Quadrature formulas for integral equations of kinetics and digital reactimeters

The aim of this work is to derive quadrature formulas for nuclear reactor kinetic equations in the form of Volterra integral equations of the second kind and reactimeter equations in the form of integral convolution, the kernel of which is a decay function of delayed neutron precursors (DNP) in the non-group form. The expediency of the transition to integral equations is caused by the unification of the direct (calculation of power dynamics) and the reverse (calculation of current reactivity) tasks of reactor kinetics. As a result, the solution is reduced to the calculation of the delayed neutrons integral (DNI). This eliminates the source of computational-experimental discrepancies in estimations of reactivity, which is due to the difference in computational algorithms of direct and inverse problems.

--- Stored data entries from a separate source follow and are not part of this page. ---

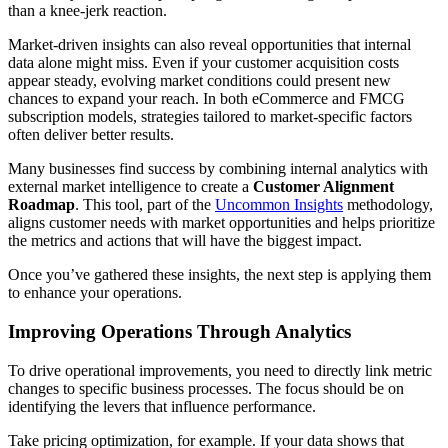
than a knee-jerk reaction.
Market-driven insights can also reveal opportunities that internal
data alone might miss. Even if your customer acquisition costs
appear steady, evolving market conditions could present new
chances to expand your reach. In both eCommerce and FMCG
subscription models, strategies tailored to market-specific factors
often deliver better results.
Many businesses find success by combining internal analytics with
external market intelligence to create a
Customer Alignment
Roadmap
. This tool, part of the
Uncommon Insights
methodology,
aligns customer needs with market opportunities and helps prioritize
the metrics and actions that will have the biggest impact.
Once you’ve gathered these insights, the next step is applying them
to enhance your operations.
Improving Operations Through Analytics
To drive operational improvements, you need to directly link metric
changes to specific business processes. The focus should be on
identifying the levers that influence performance.
Take pricing optimization, for example. If your data shows that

The paper describes a general scheme for converting different transport equation approximations to describe the contribution of delayed neutrons by means of an integral convolution without using dynamic equations of the DNP concentration. This conversion reduces the model dimension, simplifies the software implementation, eliminates the stiffness problem of differential kinetic equations and provides the stability of calculations. The model dimension is preserved in the case of several fissile nuclides. The integral form of the equations makes it possible to use the experimental decay function in quadrature formulas, which can be identified in the operating conditions of a nuclear reactor and stored pointwise in a nongroup form without decomposition into the sum of exponentials. This eliminates the need to solve the non-linear problem of identifying group parameters of delayed neutrons and increases the adequacy of modeling. A series of quadrature formulas for the calculation of the DNI are obtained and the corresponding algorithms of a digital reactimeter and numerical simulation of the reactor kinetics are described.